J. Robert King’s The Thran is meant as a backstory novel in the setting of Magic: The Gathering. It tells the story of the ancient civilization that only existed in ruins by the time of The Brothers War, and the rise to power of Yawgmoth and Phyrexia. This setting, with its fusion of magic and technology (of course there are airships), and especially the twisted technomagical nightmare of Phyrexia itself, is my favorite part of Magic.
The setting and premise is good, as is its antagonist’s/evil main character’s portrayal, but this book desperately needed a better author. Lynn Abbey did Phyrexia’s nightmare justice in Planeswalker. King does not. Not only is the depiction of the human Yawgmoth merging with the plane done in a very “straightforward” manner, but he even “unplugs” and returns to being normal throughout the book afterward, as if the author didn’t feel like writing cosmic-level fantasy.

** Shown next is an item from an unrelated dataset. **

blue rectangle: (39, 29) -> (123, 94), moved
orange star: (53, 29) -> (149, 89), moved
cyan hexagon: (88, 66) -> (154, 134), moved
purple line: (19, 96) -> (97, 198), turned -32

Which is a shame because not only is the setting good, but the alternate possibilities are there too. The Thran Empire was not exactly a paradise, and Glacian, the withering master technologist, comes across as someone who’d make for a great blue mana-themed villain in his own right, obsessed with building the better mousetrap at any cost. It’s potential that King simply couldn’t realize. So this feels like something only lore completionists would really like, which I feel was probably always the case.